The Bones Of Your New Puppy
- Cavalier Breeder
- Mar 6
- 2 min read


These are pictures of a 3 week old puppy's bones. Note that they do not touch each other.
When you get your 12-15 weeks old puppies, please keep these images in mind. Their bones do not even touch yet. They plod around so cutely with big floppy paws and wobbly movement because their joints are entirely made up of muscle, tendons, ligaments with skin covering. Nothing is fitting tightly together or has a true socket yet.
When you run them excessively or don't restrict their exercise to stop them from overdoing it during this period you don't give them a chance to grow properly. Every big jump or excited bouncing run causes impacts between the bones. In reasonable amounts this is not problematic and is the normal wear and tear that every animal will engage in.
When you're letting your puppy jump up and down off the lounge or bed, take them for long walks/hikes, you are damaging that forming joint. When you let the puppy scramble on tile with no traction you are damaging the joint.
You only get the chance to grow them once. A well built body is something that comes from excellent breeding and a great upbringing- BOTH, not just one.

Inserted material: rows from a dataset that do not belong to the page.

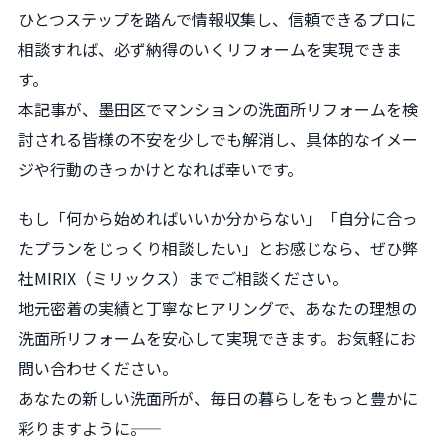
ひとつステップを踏んで情報収集し、信頼できるプロに
相談すれば、必ず納得のいくリフォームを実現できま
す。
本記事が、墨田区でマンションの洗面所リフォームを検
討される皆様の不安を少しでも解消し、具体的なイメー
ジや行動のきっかけとなれば幸いです。
もし「何から始めればいいか分からない」「自分に合っ
たプランをじっくり相談したい」とお感じなら、ぜひ弊
社MIRIX（ミリックス）までご相談ください。
地元密着の実績と丁寧なヒアリングで、あなたの理想の
洗面所リフォームを安心して実現できます。お気軽にお
問い合わせください。
あなたの新しい洗面所が、毎日の暮らしをもっと豊かに
彩りますように――。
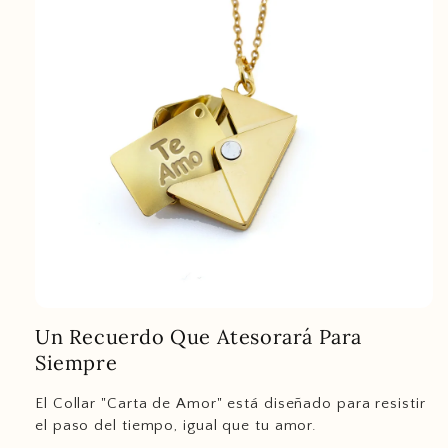
Un Recuerdo Que Atesorará Para
Siempre
El Collar "Carta de Amor" está diseñado para resistir
el paso del tiempo, igual que tu amor.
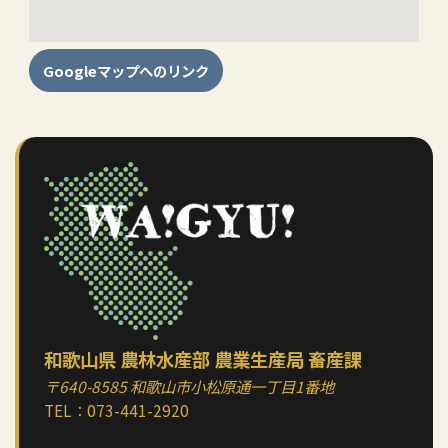
Googleマップへのリンク
和歌山県 農林水産部 農業生産局 畜産課
〒640-8585 和歌山市小松原通一丁目1番地
TEL：
073-441-2920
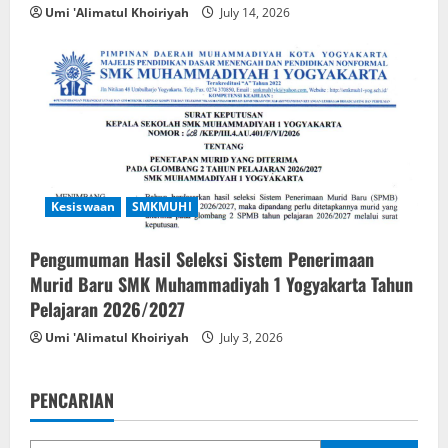
Umi 'Alimatul Khoiriyah
July 14, 2026
Kesiswaan
SMKMUHI
Pengumuman Hasil Seleksi Sistem Penerimaan
Murid Baru SMK Muhammadiyah 1 Yogyakarta Tahun
Pelajaran 2026/2027
Umi 'Alimatul Khoiriyah
July 3, 2026
PENCARIAN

Once grown you will have the rest of their life to spend playing and engaging in higher impact exercise. So keep it calm while they're still little baby puppies and give the gift that can only be given once.
By Patricia Crespo
No spay or neutering until about 12 months old. It's best for the dog.

Photos Veteriankey.com @62 days
*Many Bones are not fully fused until 13-15 month of age.
This is why you can't have an 12 wk old pup with “hip issues" because they don't have the joints seated yet. Total growth is completed by 24 months old so that is why we don't do an official OFA x-ray until 24 mos.